END OF WATCH Movie Review
“Found footage”, “P.O.V.”, “self-filmed”, “ghost cam” (whatever you want to call them) movies can be an interesting and original way of making a film. Spawned by The Blair Witch Project, they allow for a more realistic, gritty and immersive approach to filmmaking. If the story gives itself over to this technique it can produce some wonderful films that could not be made in any other way; Blair Witch, Clover field and Rec. spring to mind. However, 15 years on from Blair Witch this once original style feels over used and worn out. We have had films from almost every genre use the technique and in 2012 it has now become a relatively ubiquitous way of making movies. Using the technique instantly puts the film on shaky ground (pun intended). It is more restrictive than freeing, requires explanation and reason for every scene and shot. It is for these reasons that in the past few years there have been more bad “shaky cam” films than good. The good can only be filmed in this way and could not be made as straight films. The bad use the technique as a marketing tool or as a way to differentiate the film from others in their genre.
End Of Watch, the new film from David Ayer (Training Day, Harsh Times, Street Kings) uses the technique and falls into the latter category. Jake Gyllenhaal and Michael Peña are two regular LA street cops. Gyllenhaal is (loose, slightly implausible explanation coming up…) filming his day to day life for a film class he attends (though we never see or hear about this after the explanation is given).
This works well as we see the brotherly connection between Gyllenhaal and Peña and the banter between the cops; some of the duo’s scenes are reminiscent of John Travolta and Samuel L. Jackson (Vince and Jules) in Pulp Fiction though without QT’s trademark wit. Most of the film revolves around Gyllenhaal and Peña and they are entertaining and fun to watch. The tone and realism takes a downward turn when these characters are not on screen. The scenes in which Gyllenhaal is not on patrol with his partner and therefore not self-filming are shot in a similarly shaky, documentary style. This is what’s known as “ghost cam”; it’s made to look like amateur footage but no character is actually filming it and it is never made reference to. It seems to me that if Ayer wanted to make a film this way he should have either stuck to self-filmed footage taken by Gyllenhaal’s character or had the whole film shot in “ghost cam”, documentary style with no reference to who is filming. To mix these styles is jarring and confusing for the audience and actually does the opposite of what’s intended; it takes the viewer out of the action.

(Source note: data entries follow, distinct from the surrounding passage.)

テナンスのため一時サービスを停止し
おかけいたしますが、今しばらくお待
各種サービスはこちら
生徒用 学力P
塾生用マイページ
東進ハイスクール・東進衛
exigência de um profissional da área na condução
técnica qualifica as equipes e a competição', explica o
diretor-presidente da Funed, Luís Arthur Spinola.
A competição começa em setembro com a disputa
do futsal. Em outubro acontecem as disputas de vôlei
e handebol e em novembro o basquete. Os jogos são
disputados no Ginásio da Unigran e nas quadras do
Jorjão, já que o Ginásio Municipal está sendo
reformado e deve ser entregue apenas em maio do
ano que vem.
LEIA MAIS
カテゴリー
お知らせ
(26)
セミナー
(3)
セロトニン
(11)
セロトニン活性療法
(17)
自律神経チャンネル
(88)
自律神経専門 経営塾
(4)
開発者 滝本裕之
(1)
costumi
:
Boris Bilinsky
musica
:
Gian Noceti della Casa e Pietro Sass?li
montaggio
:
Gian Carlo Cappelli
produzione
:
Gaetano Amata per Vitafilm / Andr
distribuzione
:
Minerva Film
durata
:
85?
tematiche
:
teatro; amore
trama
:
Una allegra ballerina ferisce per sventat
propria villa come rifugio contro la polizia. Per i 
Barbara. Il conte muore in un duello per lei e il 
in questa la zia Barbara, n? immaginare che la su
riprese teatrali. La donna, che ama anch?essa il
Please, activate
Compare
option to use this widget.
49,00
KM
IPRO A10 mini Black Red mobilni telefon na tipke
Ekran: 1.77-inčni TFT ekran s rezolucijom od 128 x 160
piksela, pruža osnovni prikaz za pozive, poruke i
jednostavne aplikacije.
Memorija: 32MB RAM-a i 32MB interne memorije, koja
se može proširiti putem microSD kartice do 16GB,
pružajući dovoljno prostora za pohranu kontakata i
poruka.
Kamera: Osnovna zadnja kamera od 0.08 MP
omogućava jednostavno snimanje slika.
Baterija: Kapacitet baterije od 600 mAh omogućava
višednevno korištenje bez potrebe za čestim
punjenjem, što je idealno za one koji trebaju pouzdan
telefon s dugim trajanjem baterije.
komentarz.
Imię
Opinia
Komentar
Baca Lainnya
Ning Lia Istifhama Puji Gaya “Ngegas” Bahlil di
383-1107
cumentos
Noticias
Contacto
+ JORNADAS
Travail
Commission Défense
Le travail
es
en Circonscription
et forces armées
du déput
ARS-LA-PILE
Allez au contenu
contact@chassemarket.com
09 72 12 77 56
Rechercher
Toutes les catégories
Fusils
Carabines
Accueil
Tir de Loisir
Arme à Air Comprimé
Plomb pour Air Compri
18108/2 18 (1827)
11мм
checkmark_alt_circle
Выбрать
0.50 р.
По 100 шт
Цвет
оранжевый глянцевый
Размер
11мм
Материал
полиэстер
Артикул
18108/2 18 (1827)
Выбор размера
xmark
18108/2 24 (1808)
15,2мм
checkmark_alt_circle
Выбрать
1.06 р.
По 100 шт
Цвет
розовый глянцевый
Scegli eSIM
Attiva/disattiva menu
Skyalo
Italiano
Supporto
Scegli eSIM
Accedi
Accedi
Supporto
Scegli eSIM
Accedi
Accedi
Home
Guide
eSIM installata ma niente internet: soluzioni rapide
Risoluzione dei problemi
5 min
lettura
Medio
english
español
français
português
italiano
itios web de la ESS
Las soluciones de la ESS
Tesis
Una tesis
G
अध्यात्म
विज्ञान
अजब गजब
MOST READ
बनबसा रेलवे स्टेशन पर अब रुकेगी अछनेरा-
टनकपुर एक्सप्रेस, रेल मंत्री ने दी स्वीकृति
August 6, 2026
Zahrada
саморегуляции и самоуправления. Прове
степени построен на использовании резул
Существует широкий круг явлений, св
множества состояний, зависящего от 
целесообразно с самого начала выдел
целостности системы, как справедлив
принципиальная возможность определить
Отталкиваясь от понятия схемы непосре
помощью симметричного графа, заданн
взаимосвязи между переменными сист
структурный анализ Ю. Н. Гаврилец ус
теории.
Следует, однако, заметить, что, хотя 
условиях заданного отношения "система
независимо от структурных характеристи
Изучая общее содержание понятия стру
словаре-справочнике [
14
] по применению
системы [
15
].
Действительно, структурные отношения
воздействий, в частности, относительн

The “bad guys” of the piece, a Mexican drug and human trafficking cartel, get minimal screen time, are poorly written and rely mostly on stock characters and stereotypes. This is a shame as the illegal doings of this gang that Gyllenhaal and Peña stumble across are shocking and intriguing and when they first discover these activities it seems like this would make up the main crux and plot of the film. It doesn’t. The reasons and motivations behind the discoveries is never dealt with or explained. Detective work or attempts to catch the perpetrators are never shown or even hinted at. There’s a point where Gyllenhaal asks a senior cop for information but beyond that it’s forgotten. Anna Kendrick and Natalie Martinez as the pair’s love interest and wife respectively are similarly underwritten and seem to be cynically included just to drum up sympathy, heartache and talking points for our leads.
While it’s entertaining it’s certainly not one of the best cop films I’ve seen and ends up being pretty forgettable. Unless you’re an avid fan of cop dramas or Jake Gyllenhaal, End Of Watch is probably a don’t bother to watch.